La noche avanzaba tranquila: café caliente, risas suaves, confidencias entre amigas. El pequeño Jhosuat dormía plácidamente en su cuarto, ajeno a la tensión que se avecinaba.
De pronto, un golpe brusco en la puerta sacudió el ambiente. Luego otro, y otro, como si alguien quisiera derribarla.
Mar y Kayla se miraron, confundidas.
—¿Quién diablos toca así a esta hora? —susurró Kayla, arrugando el entrecejo.
Fastidiada, Mar caminó hasta la puerta y abrió con un tirón.
—¿Está sorda o qué? —gruñó un hombre de unos sesenta años desde el pasillo.
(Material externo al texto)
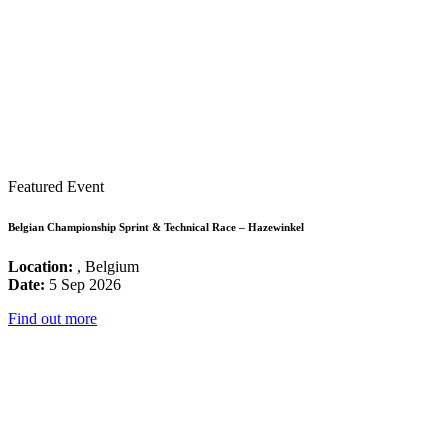
Featured Event
Belgian Championship Sprint & Technical Race – Hazewinkel
Location:
, Belgium
Date:
5 Sep 2026
Find out more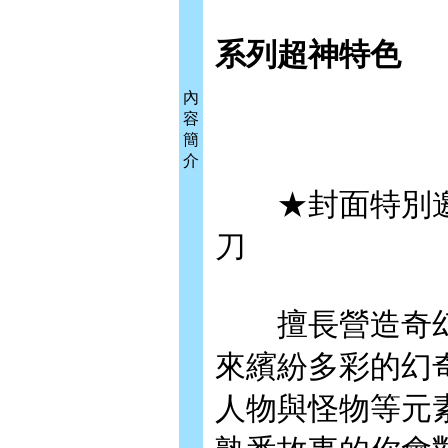
系列超神特色
內
容
簡
介
★封面特別邀請知
刀
擅長營造奇幻畫風
來繽紛多彩的幻
人物與怪物等元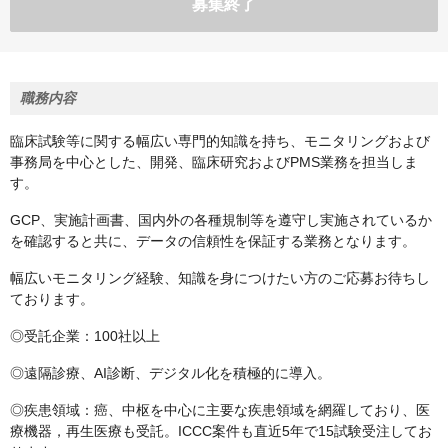
募集終了
職務内容
臨床試験等に関する幅広い専門的知識を持ち、モニタリングおよび
事務局を中心とした、開発、臨床研究およびPMS業務を担当しま
す。
GCP、実施計画書、国内外の各種規制等を遵守し実施されているか
を確認すると共に、データの信頼性を保証する業務となります。
幅広いモニタリング経験、知識を身につけたい方のご応募お待ちし
ております。
◎受託企業：100社以上
◎遠隔診療、AI診断、デジタル化を積極的に導入。
◎疾患領域：癌、中枢を中心に主要な疾患領域を網羅しており、医
療機器，再生医療も受託。ICCC案件も直近5年で15試験受注してお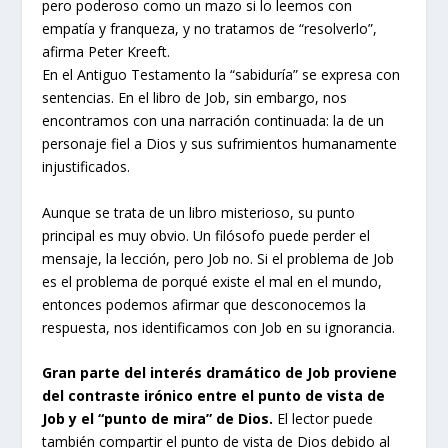
pero poderoso como un mazo si lo leemos con
empatía y franqueza, y no tratamos de “resolverlo”,
afirma Peter Kreeft.
En el Antiguo Testamento la “sabiduría” se expresa con
sentencias. En el libro de Job, sin embargo, nos
encontramos con una narración continuada: la de un
personaje fiel a Dios y sus sufrimientos humanamente
injustificados.
Aunque se trata de un libro misterioso, su punto
principal es muy obvio. Un filósofo puede perder el
mensaje, la lección, pero Job no. Si el problema de Job
es el problema de porqué existe el mal en el mundo,
entonces podemos afirmar que desconocemos la
respuesta, nos identificamos con Job en su ignorancia.
Gran parte del interés dramático de Job proviene
del contraste irónico entre el punto de vista de
Job y el “punto de mira” de Dios.
El lector puede
también compartir el punto de vista de Dios debido al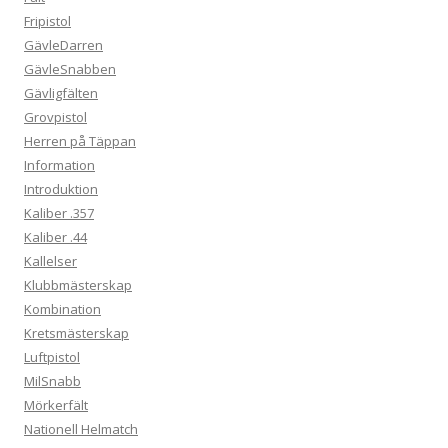
Fripistol
GävleDarren
GävleSnabben
Gävligfälten
Grovpistol
Herren på Täppan
Information
Introduktion
Kaliber .357
Kaliber .44
Kallelser
Klubbmästerskap
Kombination
Kretsmästerskap
Luftpistol
MilSnabb
Mörkerfält
Nationell Helmatch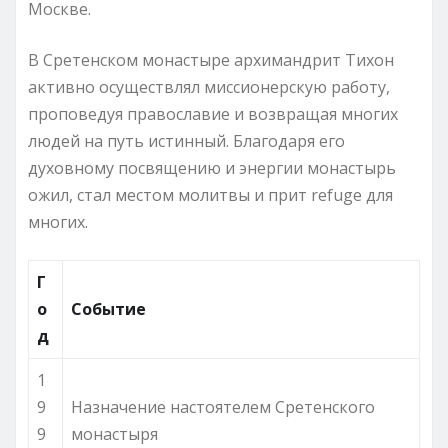
Москве.
В Сретенском монастыре архимандрит Тихон
активно осуществлял миссионерскую работу,
проповедуя православие и возвращая многих
людей на путь истинный. Благодаря его
духовному посвящению и энергии монастырь
ожил, стал местом молитвы и прит refuge для
многих.
Г
о
Событие
д
1
9
Назначение настоятелем Сретенского
9
монастыря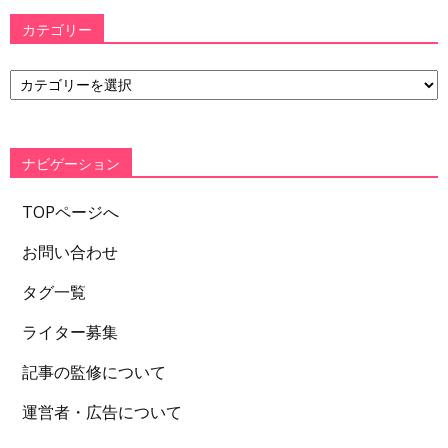
カテゴリー
カ
テ
ゴ
リ
ー
ナビゲーション
TOPページへ
お問い合わせ
タグ一覧
ライター募集
記事の監修について
運営者・広告について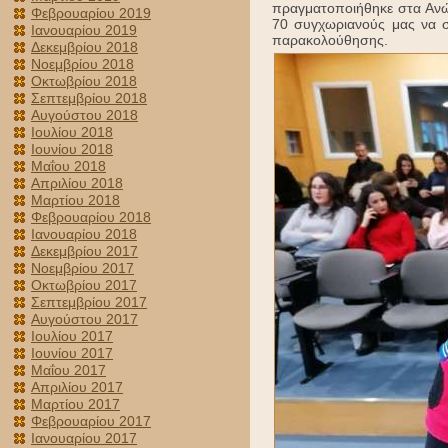
πραγματοποιήθηκε στα Ανώγ
Φεβρουαρίου 2019
70 συγχωριανούς μας να σ
Ιανουαρίου 2019
παρακολούθησης.
Δεκεμβρίου 2018
Νοεμβρίου 2018
Οκτωβρίου 2018
Σεπτεμβρίου 2018
Αυγούστου 2018
Ιουλίου 2018
Ιουνίου 2018
Μαΐου 2018
Απριλίου 2018
Μαρτίου 2018
Φεβρουαρίου 2018
Ιανουαρίου 2018
Δεκεμβρίου 2017
Νοεμβρίου 2017
Οκτωβρίου 2017
Σεπτεμβρίου 2017
Αυγούστου 2017
Ιουλίου 2017
Ιουνίου 2017
Μαΐου 2017
Απριλίου 2017
Μαρτίου 2017
Φεβρουαρίου 2017
Ιανουαρίου 2017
Era el señor Antonio, un hombre robusto y de expresión de enfado.
—Señor Antonio, ¿a qué debo su visita? —preguntó Mar, intentando mantener la compostura—. Y de paso, ¿podría explicarme esa forma de tocar la puerta como si quisiera tirarla abajo?
El hombre la miró con desdén.
—He venido a exigirle que desocupe mi propiedad.
Mar abrió los ojos, incrédula.
—¿Qué? ¡Usted no puede estar hablando en serio! Este apartamento me lo vendió, por si no lo recuerda. No tiene derecho a pedirme que me vaya, porque prácticamente es mío.
El señor Antonio rió, con un sonido seco y desagradable.
—¿Suyo? Hasta donde yo recuerdo, aún me debe quince mil dólares. Por lo tanto, sigue siendo mío.
El rostro de Mar se endureció.
—No, señor. Usted y yo firmamos un preacuerdo en el que podía pagarle en cuotas mensuales. Y estoy al día con cada una de ellas.
Antonio bufó con desprecio.
—No me importan sus cuotas. Lo que importa es que aún me debe dinero, y hasta que no lo pague por completo, este apartamento sigue siendo mío.
Un nudo de ansiedad se formó en el estómago de Mar. ¿Qué estaba tramando aquel hombre? ¿Por qué, de repente, la estaba presionando de esa manera?
Mar se enfrentó al señor Antonio con seguridad, aunque su corazón latía con ansiedad.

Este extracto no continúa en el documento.